>>>

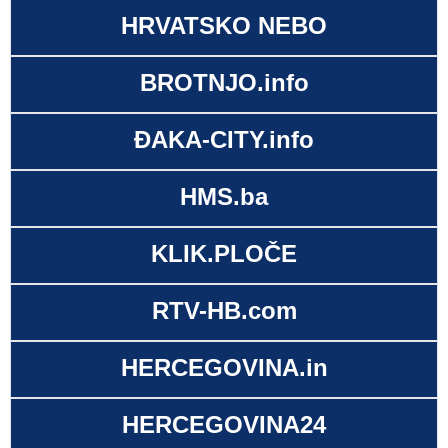
HRVATSKO NEBO
BROTNJO.info
ĐAKA-CITY.info
HMS.ba
KLIK.PLOČE
RTV-HB.com
HERCEGOVINA.in
HERCEGOVINA24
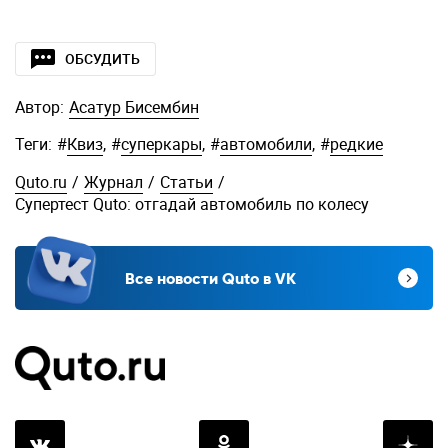
ОБСУДИТЬ
Автор:
Асатур Бисембин
Теги:
#
Квиз
,
#
суперкары
,
#
автомобили
,
#
редкие
Quto.ru
/
Журнал
/
Статьи
/
Супертест Quto: отгадай автомобиль по колесу
Все новости Quto в VK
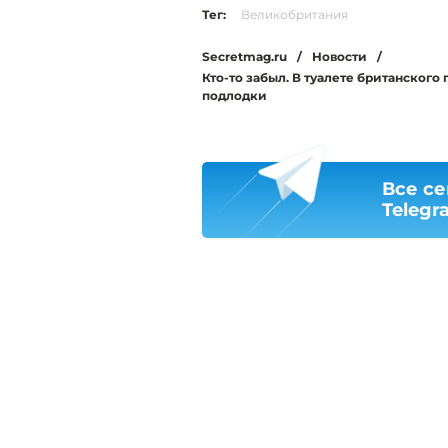
Тег:
Великобритания
Secretmag.ru
/
Новости
/
Кто-то забыл. В туалете британског
подлодки
Все се
Telegr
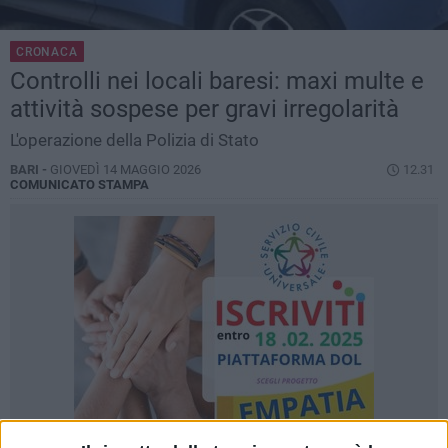
CRONACA
Controlli nei locali baresi: maxi multe e
attività sospese per gravi irregolarità
L'operazione della Polizia di Stato
BARI -
GIOVEDÌ 14 MAGGIO 2026
12.31
COMUNICATO STAMPA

<<<

## How to complete this task:
Every entry above needs to be duplicated exactly, without its images.

## Solution for this task:
HRVATSKO NEBO
BROTNJO.info
ĐAKA-CITY.info
HMS.ba
KLIK.PLOČE
RTV-HB.com
HERCEGOVINA.in
HERCEGOVINA24
ОБСУДИТЬ
Автор:
Асатур Бисембин
Теги:
#
Квиз
,
#
суперкары
,
#
автомобили
,
#
редкие
Quto.ru
/
Журнал
/
Статьи
/
Супертест Quto: отгадай автомобиль по колесу
Все новости Quto в VK
Тег:
Великобритания
Secretmag.ru
/
Новости
/
Кто-то забыл. В туалете британског
подлодки
Все се
Telegr
CRONACA
Controlli nei locali baresi: maxi multe e
attività sospese per gravi irregolarità
L'operazione della Polizia di Stato
BARI -
GIOVEDÌ 14 MAGGIO 2026
12.31
COMUNICATO STAMPA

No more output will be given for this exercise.